▸ **Data records**:
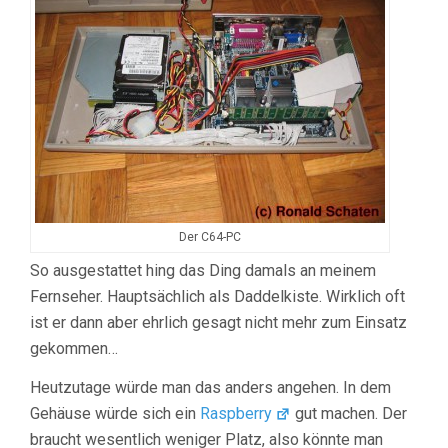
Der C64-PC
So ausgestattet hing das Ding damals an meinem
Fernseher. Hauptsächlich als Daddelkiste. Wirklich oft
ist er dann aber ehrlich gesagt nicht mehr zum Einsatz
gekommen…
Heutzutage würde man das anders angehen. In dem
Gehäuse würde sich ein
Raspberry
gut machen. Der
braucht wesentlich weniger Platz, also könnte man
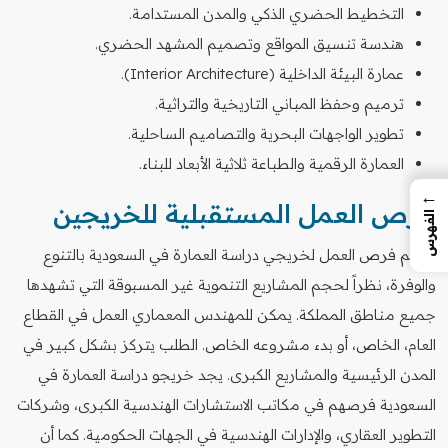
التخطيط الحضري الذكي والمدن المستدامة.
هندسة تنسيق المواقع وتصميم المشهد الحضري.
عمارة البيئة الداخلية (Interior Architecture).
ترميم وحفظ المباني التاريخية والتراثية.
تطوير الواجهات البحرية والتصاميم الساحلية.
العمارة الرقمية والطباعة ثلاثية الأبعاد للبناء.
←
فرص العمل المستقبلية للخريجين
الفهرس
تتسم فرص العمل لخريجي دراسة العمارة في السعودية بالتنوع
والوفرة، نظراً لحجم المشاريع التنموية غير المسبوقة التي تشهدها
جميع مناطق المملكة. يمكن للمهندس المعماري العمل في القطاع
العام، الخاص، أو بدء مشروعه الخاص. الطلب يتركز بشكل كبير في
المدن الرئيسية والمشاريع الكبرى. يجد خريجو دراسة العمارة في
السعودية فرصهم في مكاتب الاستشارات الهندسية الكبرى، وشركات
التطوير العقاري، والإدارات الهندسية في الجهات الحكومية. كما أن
...
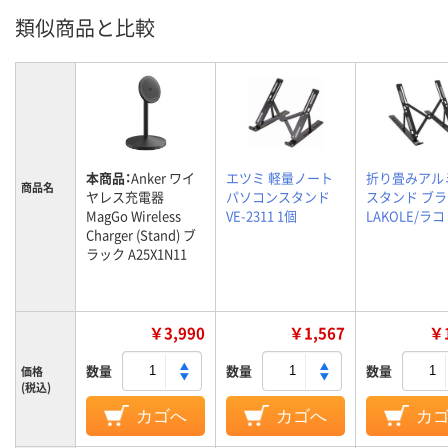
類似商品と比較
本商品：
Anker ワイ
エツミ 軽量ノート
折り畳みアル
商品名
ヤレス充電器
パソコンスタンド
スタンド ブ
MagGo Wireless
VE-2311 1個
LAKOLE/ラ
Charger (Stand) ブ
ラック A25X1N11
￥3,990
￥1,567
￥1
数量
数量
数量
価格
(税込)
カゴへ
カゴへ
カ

▸ **Exercise goal**:
The lines sought are those in the data above that include the string "الهندسية"; copy each one.

▸ **Response for this exercise**:
السعودية فرصهم في مكاتب الاستشارات الهندسية الكبرى، وشركات
التطوير العقاري، والإدارات الهندسية في الجهات الحكومية. كما أن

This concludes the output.